Using the data that follows, give the number of lines in which the word "increases" occurs. Write only the number.

- **Provided entries**
>>>
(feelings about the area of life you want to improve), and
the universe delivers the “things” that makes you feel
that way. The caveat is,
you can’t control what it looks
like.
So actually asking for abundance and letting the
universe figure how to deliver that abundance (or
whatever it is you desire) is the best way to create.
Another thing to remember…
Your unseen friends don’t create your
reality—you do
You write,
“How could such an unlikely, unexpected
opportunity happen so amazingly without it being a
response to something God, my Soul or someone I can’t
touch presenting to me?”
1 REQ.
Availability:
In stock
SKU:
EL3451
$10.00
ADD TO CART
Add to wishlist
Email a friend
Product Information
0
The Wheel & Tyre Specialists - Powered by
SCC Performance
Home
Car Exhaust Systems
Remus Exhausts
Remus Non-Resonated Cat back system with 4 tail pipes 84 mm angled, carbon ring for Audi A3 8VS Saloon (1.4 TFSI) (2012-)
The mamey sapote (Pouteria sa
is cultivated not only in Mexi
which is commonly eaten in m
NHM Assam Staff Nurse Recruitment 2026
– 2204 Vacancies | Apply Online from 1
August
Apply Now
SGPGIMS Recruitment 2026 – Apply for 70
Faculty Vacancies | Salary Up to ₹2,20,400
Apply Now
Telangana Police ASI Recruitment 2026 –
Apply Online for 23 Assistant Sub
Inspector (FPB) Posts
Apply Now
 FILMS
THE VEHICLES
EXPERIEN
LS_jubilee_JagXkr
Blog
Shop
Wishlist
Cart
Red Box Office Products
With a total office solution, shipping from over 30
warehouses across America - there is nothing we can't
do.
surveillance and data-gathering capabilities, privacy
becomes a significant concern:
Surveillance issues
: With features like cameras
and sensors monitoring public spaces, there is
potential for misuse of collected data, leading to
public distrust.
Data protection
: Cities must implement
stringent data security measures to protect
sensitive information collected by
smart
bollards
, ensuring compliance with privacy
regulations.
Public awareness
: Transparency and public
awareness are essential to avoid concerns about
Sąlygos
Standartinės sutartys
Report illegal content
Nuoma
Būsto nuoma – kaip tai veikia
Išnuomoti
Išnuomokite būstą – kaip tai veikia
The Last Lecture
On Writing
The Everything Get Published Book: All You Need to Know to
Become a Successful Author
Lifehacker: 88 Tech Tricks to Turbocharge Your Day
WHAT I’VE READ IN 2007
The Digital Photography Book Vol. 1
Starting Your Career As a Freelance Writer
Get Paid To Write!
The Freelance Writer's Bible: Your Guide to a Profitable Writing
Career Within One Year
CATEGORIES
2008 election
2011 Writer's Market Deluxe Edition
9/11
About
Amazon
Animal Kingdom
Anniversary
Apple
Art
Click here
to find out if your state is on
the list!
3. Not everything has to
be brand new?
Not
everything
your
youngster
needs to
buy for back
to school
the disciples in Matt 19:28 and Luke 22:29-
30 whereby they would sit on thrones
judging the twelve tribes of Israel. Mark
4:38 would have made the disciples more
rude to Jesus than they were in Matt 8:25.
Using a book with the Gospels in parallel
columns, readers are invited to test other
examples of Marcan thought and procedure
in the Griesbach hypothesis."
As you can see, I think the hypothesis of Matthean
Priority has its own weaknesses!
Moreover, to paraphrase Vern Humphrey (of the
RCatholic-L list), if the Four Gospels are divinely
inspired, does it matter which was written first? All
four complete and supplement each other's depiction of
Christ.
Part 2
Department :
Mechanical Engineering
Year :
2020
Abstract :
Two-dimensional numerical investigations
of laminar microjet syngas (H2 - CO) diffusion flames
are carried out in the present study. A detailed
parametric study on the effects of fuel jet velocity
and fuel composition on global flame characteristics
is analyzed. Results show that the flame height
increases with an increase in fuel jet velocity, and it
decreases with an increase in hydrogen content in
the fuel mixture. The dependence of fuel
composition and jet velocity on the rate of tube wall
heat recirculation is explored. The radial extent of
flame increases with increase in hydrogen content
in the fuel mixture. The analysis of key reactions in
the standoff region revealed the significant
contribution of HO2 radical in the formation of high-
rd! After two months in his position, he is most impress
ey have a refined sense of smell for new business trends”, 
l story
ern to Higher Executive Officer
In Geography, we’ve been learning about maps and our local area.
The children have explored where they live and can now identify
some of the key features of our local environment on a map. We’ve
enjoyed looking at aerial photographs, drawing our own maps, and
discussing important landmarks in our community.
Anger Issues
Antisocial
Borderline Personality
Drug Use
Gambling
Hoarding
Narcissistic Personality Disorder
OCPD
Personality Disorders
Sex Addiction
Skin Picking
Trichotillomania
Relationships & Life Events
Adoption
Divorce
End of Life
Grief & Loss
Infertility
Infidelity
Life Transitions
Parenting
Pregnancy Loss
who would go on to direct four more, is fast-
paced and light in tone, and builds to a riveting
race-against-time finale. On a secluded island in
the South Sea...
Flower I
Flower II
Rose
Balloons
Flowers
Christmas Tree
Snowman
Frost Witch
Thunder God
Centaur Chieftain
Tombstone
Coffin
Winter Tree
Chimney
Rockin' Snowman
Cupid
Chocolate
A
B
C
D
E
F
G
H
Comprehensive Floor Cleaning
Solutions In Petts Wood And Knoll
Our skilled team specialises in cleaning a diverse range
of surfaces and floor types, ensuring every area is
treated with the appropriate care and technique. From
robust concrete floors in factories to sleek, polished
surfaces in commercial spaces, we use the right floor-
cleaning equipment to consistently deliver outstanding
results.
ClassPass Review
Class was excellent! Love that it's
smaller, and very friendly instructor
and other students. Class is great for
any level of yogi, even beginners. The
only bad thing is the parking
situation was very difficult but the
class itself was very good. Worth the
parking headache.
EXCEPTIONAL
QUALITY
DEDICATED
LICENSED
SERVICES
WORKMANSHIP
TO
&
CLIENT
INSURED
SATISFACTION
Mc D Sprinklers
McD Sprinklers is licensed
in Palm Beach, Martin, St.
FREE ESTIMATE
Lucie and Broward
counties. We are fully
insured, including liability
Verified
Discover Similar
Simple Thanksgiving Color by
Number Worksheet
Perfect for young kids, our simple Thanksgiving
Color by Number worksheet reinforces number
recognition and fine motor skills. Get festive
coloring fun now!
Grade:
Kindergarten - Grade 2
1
<<<
- **Exercise response**
2